Within 'pair', we encounter something similar. The idea is that we will step through the x blobs, finding for each x blob those y blobs which it meets. We take those y blobs and fuse them, adding the new blob to the y-list, and removing its children from the y-list. Again, due to the structure of /, we invoke 'step' this way:

  (x;y)step/!#x

The result-argument of 'step' is a pair, and we process it #x times, using indices !#x to pick out blobs in the x list. We also modify the x list in the course of processing: when an x blob meets some y blob, it has met every y blob it can meet, so we zero out its count. (After stepping through all x blobs, the ones with count > 0 have terminated -- they meet no y blobs -- so we tally those in the 'pair' function).

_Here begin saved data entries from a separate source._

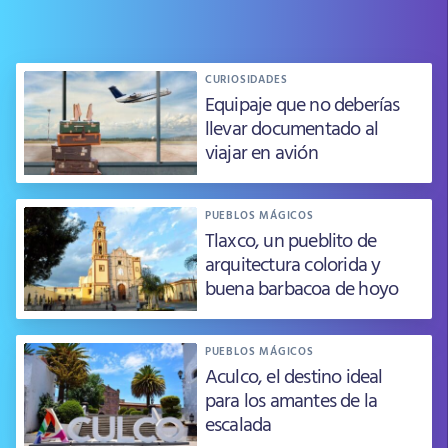
CURIOSIDADES
Equipaje que no deberías
llevar documentado al
viajar en avión
PUEBLOS MÁGICOS
Tlaxco, un pueblito de
arquitectura colorida y
buena barbacoa de hoyo
PUEBLOS MÁGICOS
Aculco, el destino ideal
para los amantes de la
escalada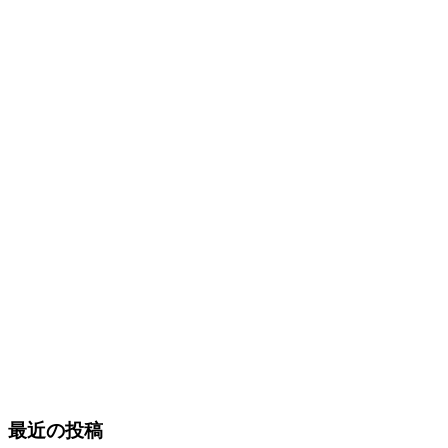
最近の投稿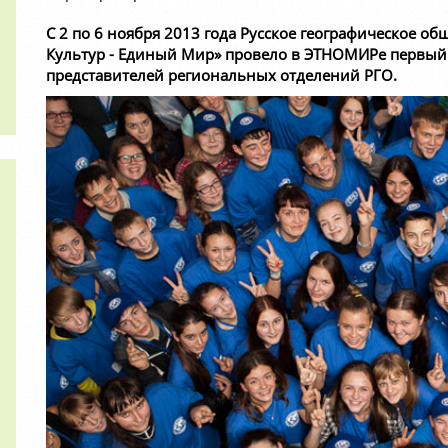
С 2 по 6 ноября 2013 года Русское географическое об
Культур - Единый Мир» провело в ЭТНОМИРе первый
представителей региональных отделений РГО.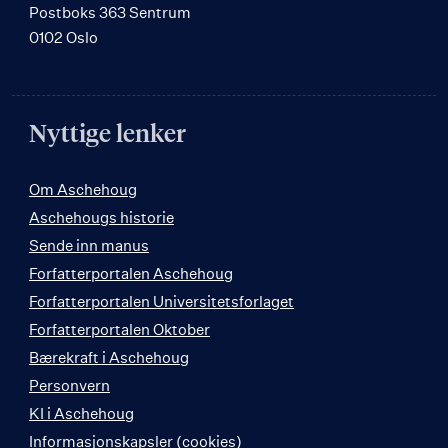
Postboks 363 Sentrum
0102 Oslo
Nyttige lenker
Om Aschehoug
Aschehougs historie
Sende inn manus
Forfatterportalen Aschehoug
Forfatterportalen Universitetsforlaget
Forfatterportalen Oktober
Bærekraft i Aschehoug
Personvern
KI i Aschehoug
Informasjonskapsler (cookies)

An argument list containing patterns would significantly simplify this code:

pair:{[(v;x);y] ...}
step:{[(x;y);z] ...}

Redux

Turn each row of the matrix X (with a row of 0s appended) into a list of blobs.

Each blob is initialized to a pair consisting of a span (the indices of the row 
to which it belongs) and a count (the length of the span).

Initialize the tally vector T to M x N 0s.

Then do:

For each row X i, 0<=i<#X do:{

  For each blob b in X i do:{

     Find the blobs c ... d in X i+1 which b meets.

     Join c ... d into a new blob e by joining the spans of c ... d,
     and set the count of e to count(b)++/count EACH c .. d.

     Eliminate c ... d from the blob list for X i+1.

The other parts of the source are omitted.